Collected data:

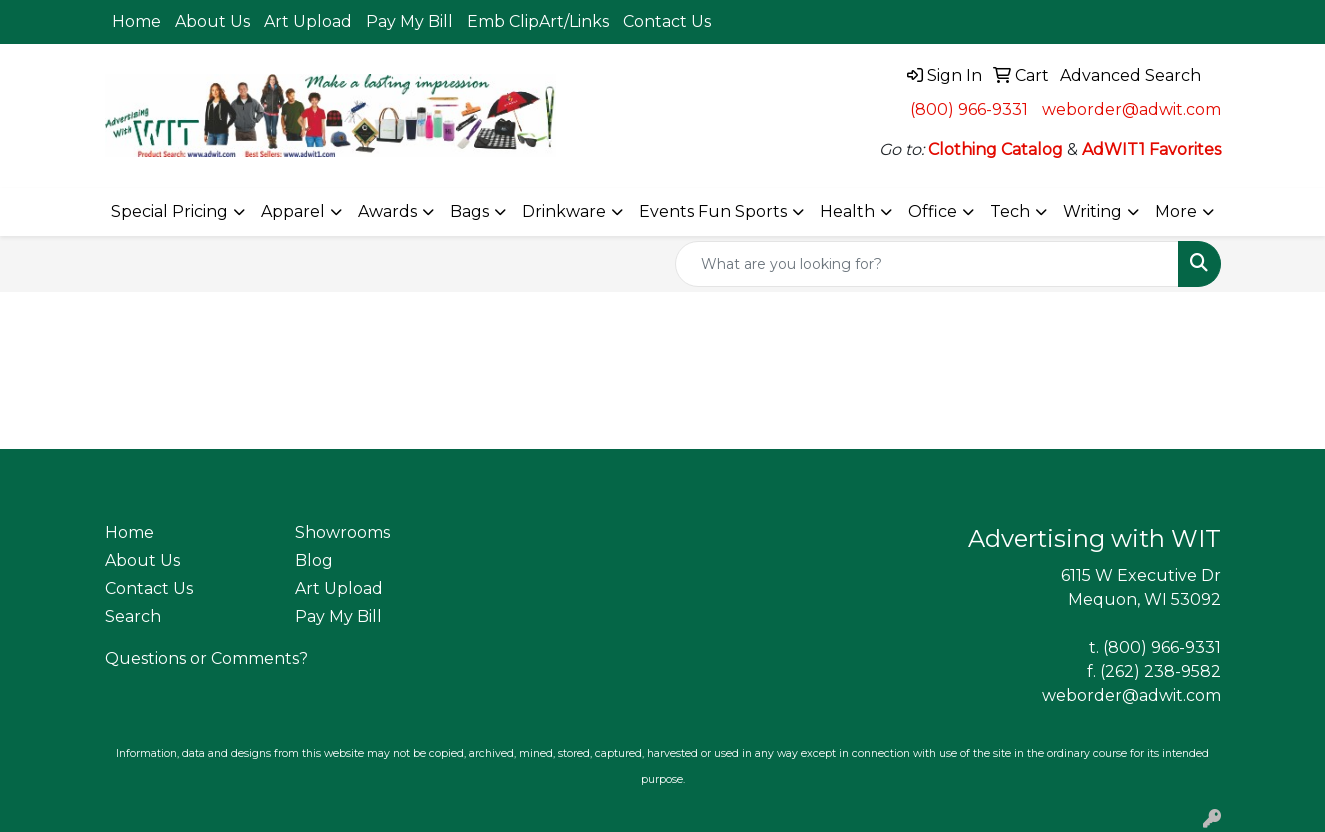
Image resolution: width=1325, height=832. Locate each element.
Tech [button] (1010, 211)
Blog (314, 560)
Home (136, 21)
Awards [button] (387, 211)
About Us (212, 21)
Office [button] (932, 211)
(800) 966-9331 (969, 109)
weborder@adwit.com (1131, 109)
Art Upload (308, 21)
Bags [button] (469, 211)
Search (133, 616)
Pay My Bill (409, 21)
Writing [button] (1092, 211)
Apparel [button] (293, 211)
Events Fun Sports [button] (713, 211)
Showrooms (342, 532)
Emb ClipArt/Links (538, 21)
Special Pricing (169, 211)
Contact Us (667, 21)
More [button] (1176, 211)
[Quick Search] (927, 264)
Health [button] (847, 211)
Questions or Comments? (206, 658)
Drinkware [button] (564, 211)
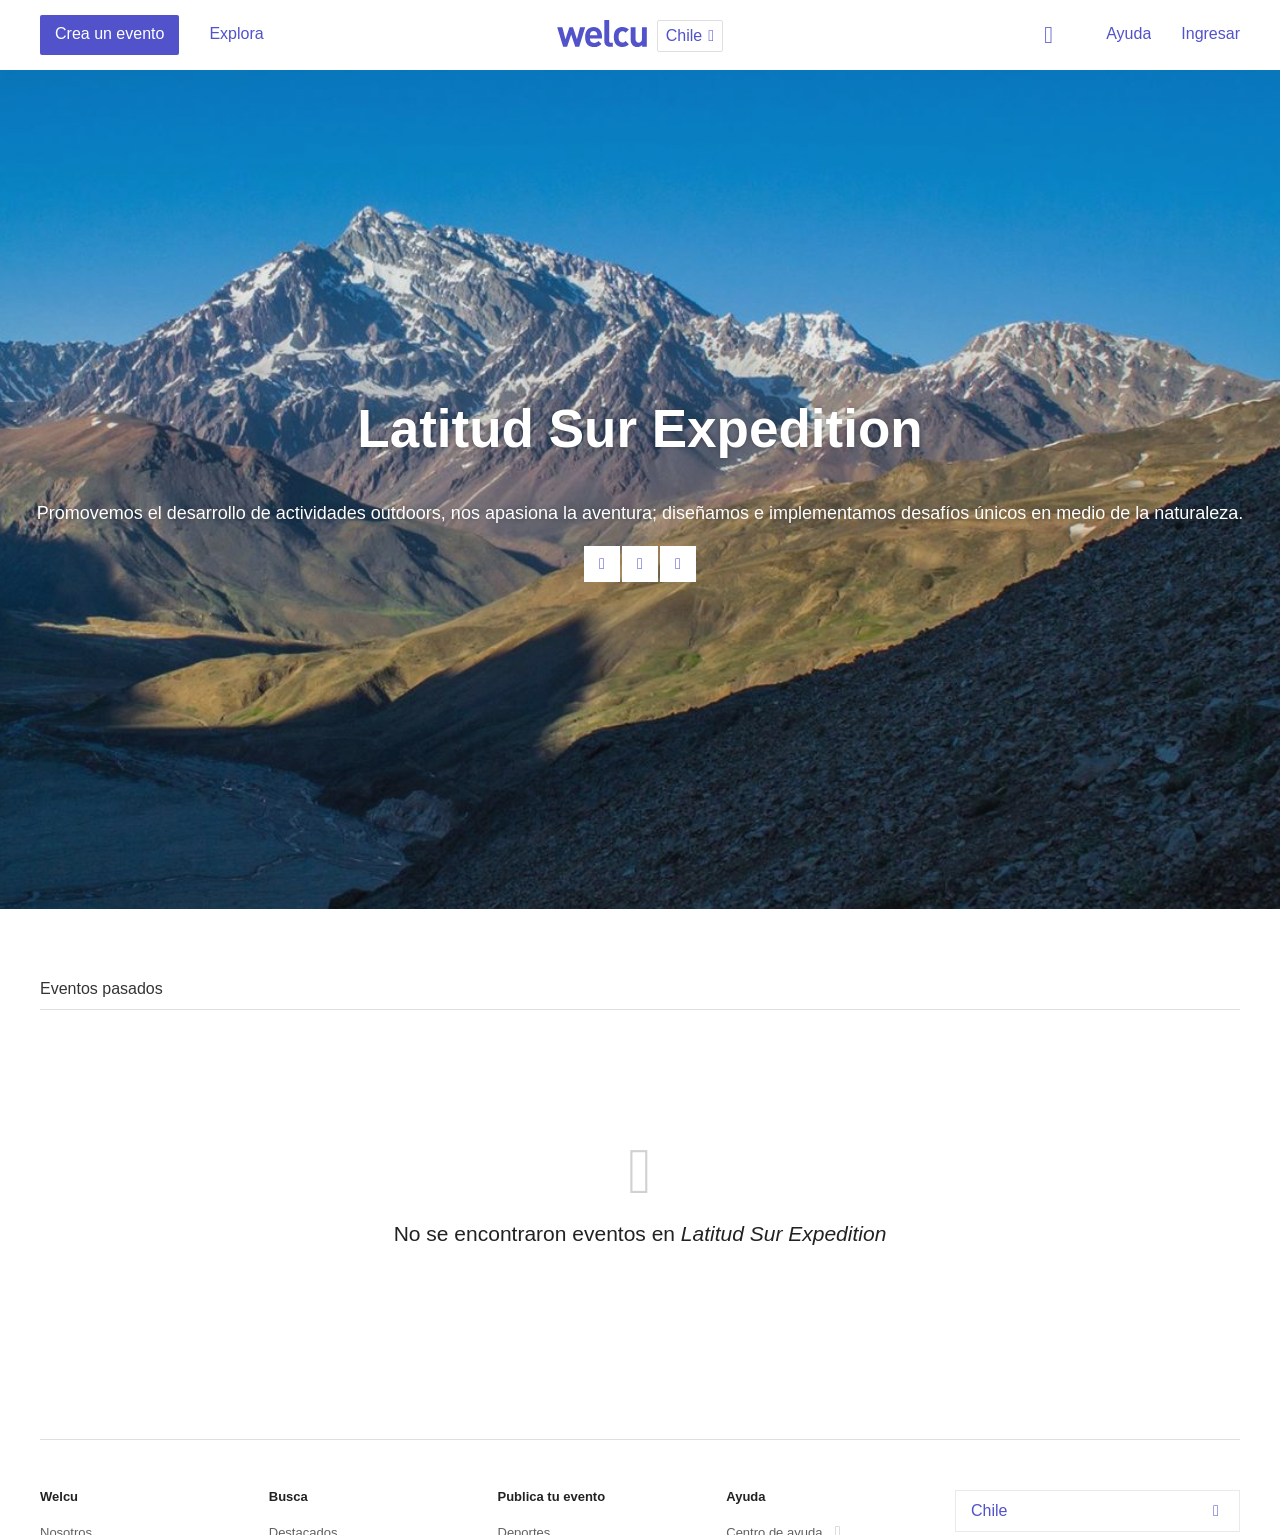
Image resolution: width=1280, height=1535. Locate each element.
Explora (236, 33)
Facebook (640, 564)
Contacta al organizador (602, 564)
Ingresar (1210, 33)
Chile (1100, 1510)
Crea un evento (109, 33)
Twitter (678, 564)
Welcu (602, 35)
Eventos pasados (101, 988)
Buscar (1052, 35)
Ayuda (1128, 33)
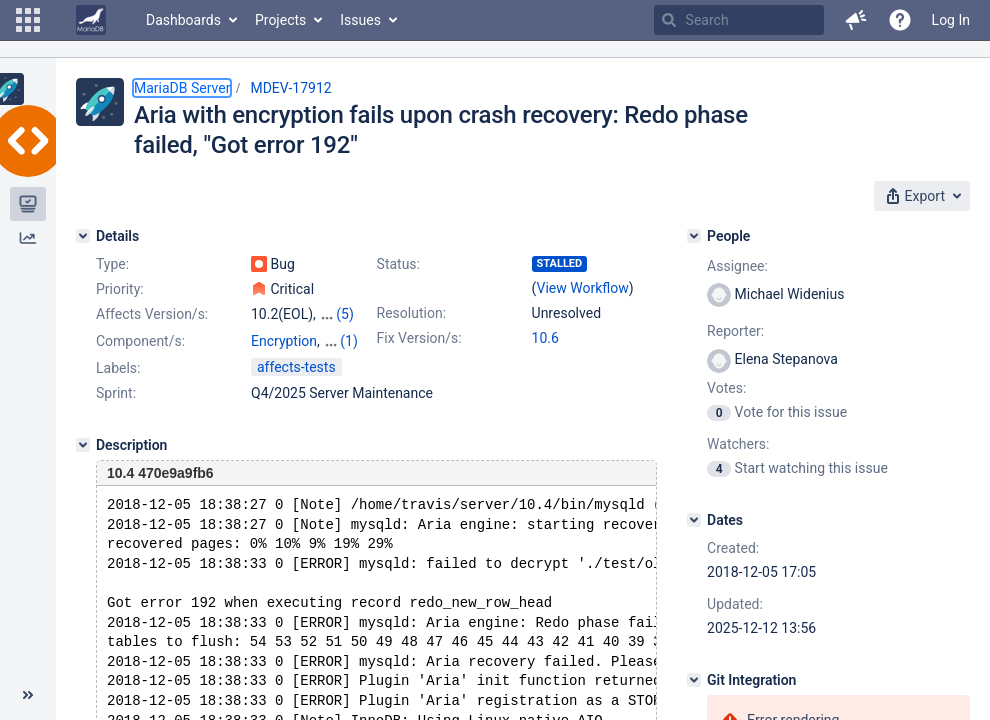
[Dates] (694, 520)
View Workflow (583, 288)
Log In (951, 20)
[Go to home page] (91, 20)
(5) (345, 314)
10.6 (545, 338)
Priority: (120, 289)
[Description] (83, 445)
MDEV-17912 (290, 88)
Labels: (118, 368)
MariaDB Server (182, 88)
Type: (112, 264)
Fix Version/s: (419, 338)
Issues (360, 20)
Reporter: (735, 331)
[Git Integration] (694, 680)
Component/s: (140, 341)
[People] (694, 236)
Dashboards (183, 20)
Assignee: (737, 266)
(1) (349, 341)
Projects (280, 20)
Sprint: (116, 393)
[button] (28, 20)
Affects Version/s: (152, 314)
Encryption (284, 341)
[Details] (83, 236)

Exercise goal: Quote, word for word and nothing more, every line from the line with "Twitter (678, 564)" to the end of the entries, including both ends; skip any pictures.

Answer box:
Twitter (678, 564)
Welcu (602, 35)
Eventos pasados (101, 988)
Buscar (1052, 35)
Ayuda (1128, 33)
[Dates] (694, 520)
View Workflow (583, 288)
Log In (951, 20)
[Go to home page] (91, 20)
(5) (345, 314)
10.6 (545, 338)
Priority: (120, 289)
[Description] (83, 445)
MDEV-17912 (290, 88)
Labels: (118, 368)
MariaDB Server (182, 88)
Type: (112, 264)
Fix Version/s: (419, 338)
Issues (360, 20)
Reporter: (735, 331)
[Git Integration] (694, 680)
Component/s: (140, 341)
[People] (694, 236)
Dashboards (183, 20)
Assignee: (737, 266)
(1) (349, 341)
Projects (280, 20)
Sprint: (116, 393)
[button] (28, 20)
Affects Version/s: (152, 314)
Encryption (284, 341)
[Details] (83, 236)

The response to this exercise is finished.